Before accepting the challenge, it might be helpful to briefly review basic color theory.
Three attributes define all colors:
- Hue – the simple name for a color, such as yellow, red, blue.
- Lightness – a color’s value in terms of whether it can be described between two poles of light and dark (or black and white).
- Saturation – a color’s colorfulness, that is, whether it’s intense or dull or somewhere in between.
That leaves us with lightness and saturation. There are many factors that affect the specific yellow that you see on a 1:1 scale airframe. There’s the sun's illumination and its light being filtered through clouds, real-world weathering, variations in the manufacture of the color used on the actual aircraft, the correct mixing and application of the paint in the factory or field, etc. Likewise, there are many factors that affect the specific yellow that you see on a scale model. The light in the room, scale effect, the paint you used, your ability (and a viewer’s ability) to correctly see color, and the memory that you (and a viewer) have of what they think the correct color should be.
Those factors affect the lightness and saturation of the colors that we see.
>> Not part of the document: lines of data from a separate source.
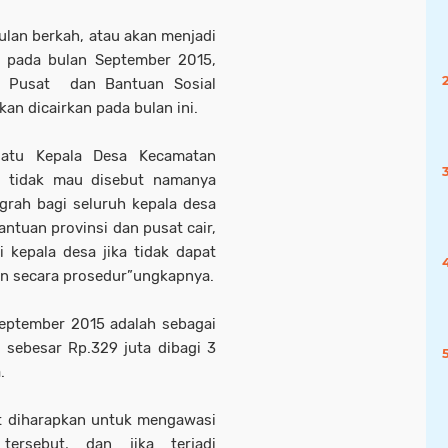
lan berkah, atau akan menjadi
a pada bulan September 2015,
 Pusat dan Bantuan Sosial
an dicairkan pada bulan ini.
satu Kepala Desa Kecamatan
g tidak mau disebut namanya
grah bagi seluruh kepala desa
antuan provinsi dan pusat cair,
 kepala desa jika tidak dapat
an secara prosedur”ungkapnya.
eptember 2015 adalah sebagai
 sebesar Rp.329 juta dibagi 3
.
t diharapkan untuk mengawasi
ersebut, dan jika terjadi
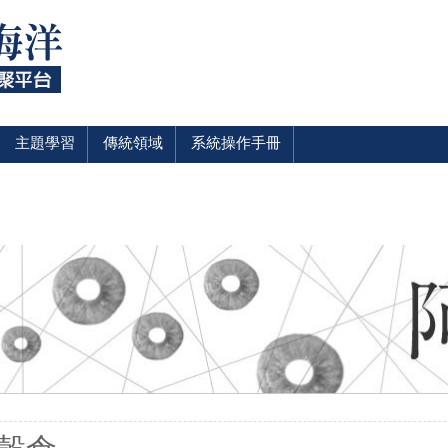
主題學習
傳統領域
系統操作手冊
裡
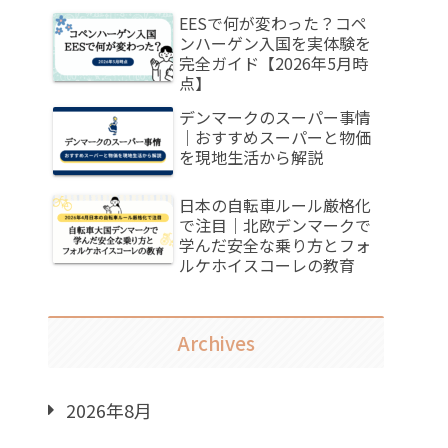
EESで何が変わった？コペ
ンハーゲン入国を実体験を
完全ガイド【2026年5月時
点】
デンマークのスーパー事情
｜おすすめスーパーと物価
を現地生活から解説
日本の自転車ルール厳格化
で注目｜北欧デンマークで
学んだ安全な乗り方とフォ
ルケホイスコーレの教育
Archives
2026年8月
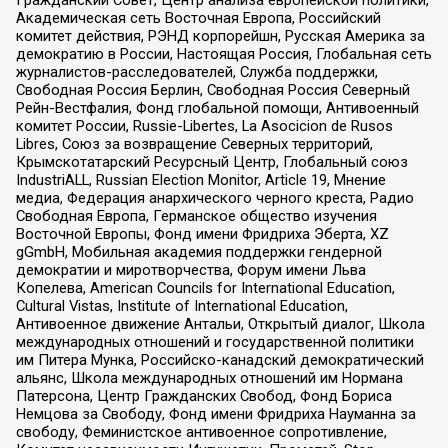
Гражданский Совет, Центр анализа европейской политики,
Академическая сеть Восточная Европа, Российский
комитет действия, РЭНД корпорейшн, Русская Америка за
демократию в России, Настоящая Россия, Глобальная сеть
журналистов-расследователей, Служба поддержки,
Свободная Россия Берлин, Свободная Россия Северный
Рейн-Вестфалия, Фонд глобальной помощи, Антивоенный
комитет России, Russie-Libertes, La Asocicion de Rusos
Libres, Союз за возвращение Северных территорий,
Крымскотатарский Ресурсный Центр, Глобальный союз
IndustriALL, Russian Election Monitor, Article 19, Мнение
медиа, Федерация анархического черного креста, Радио
Свободная Европа, Германское общество изучения
Восточной Европы, Фонд имени Фридриха Эберта, XZ
gGmbH, Мобильная академия поддержки гендерной
демократии и миротворчества, Форум имени Льва
Копелева, American Councils for International Education,
Cultural Vistas, Institute of International Education,
Антивоенное движение Антальи, Открытый диалог, Школа
международных отношений и государственной политики
им Питера Мунка, Российско-канадский демократический
альянс, Школа международных отношений им Нормана
Патерсона, Центр Гражданских Свобод, Фонд Бориса
Немцова за Свободу, Фонд имени Фридриха Науманна за
свободу, Феминистское антивоенное сопротивление,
Accepting these variables and knowing that you cannot control all of them makes it easier to be comfortable applying a color to your model that looks like yellow.
The challenge with painting yellow is the opacity of most paints. They generally don’t cover well, so you have to use a thick application or many thin applications. The former is problematic because thick paints don’t flow efficiently through an airbrush, and the latter is problematic because many layers of paint tends to obscure detail.
With all this color theory in mind, I set out on an experiment by selecting a suitable model, Sword’s 1/72 Northrop N-9MA Flying Wing. Pretty crude kit, but the point of the project was learning how to paint yellow not superdetailing. Nevertheless, I added a few things here and there, particularly splitter plates inside the leading edge air intakes, and I had to scratchbuild a new front landing gear when the kit piece broke.
Earlier this week I arrived at the painting stage. First I applied a suitable blue to the underside of the aircraft, custom mixed by eye. Simple.
Then I thought through an approach to yellow that would address the challenges I described earlier. Most modelers suggesting a white undercoat prior to the yellow. I’m not one to apply bright, true colors to my models, so I decided to try something different. I wanted to try a tan color with a marked yellow hue. I decided on Tamiya XF-59 Desert Yellow mixed 50:50 with XF-3 Yellow, the paint I would use for the main color. I theorized that tan would provide a deep primer color that would not subsequently require copious amounts of yellow. And I was right; the color was perfect for a reasonable application of yellow.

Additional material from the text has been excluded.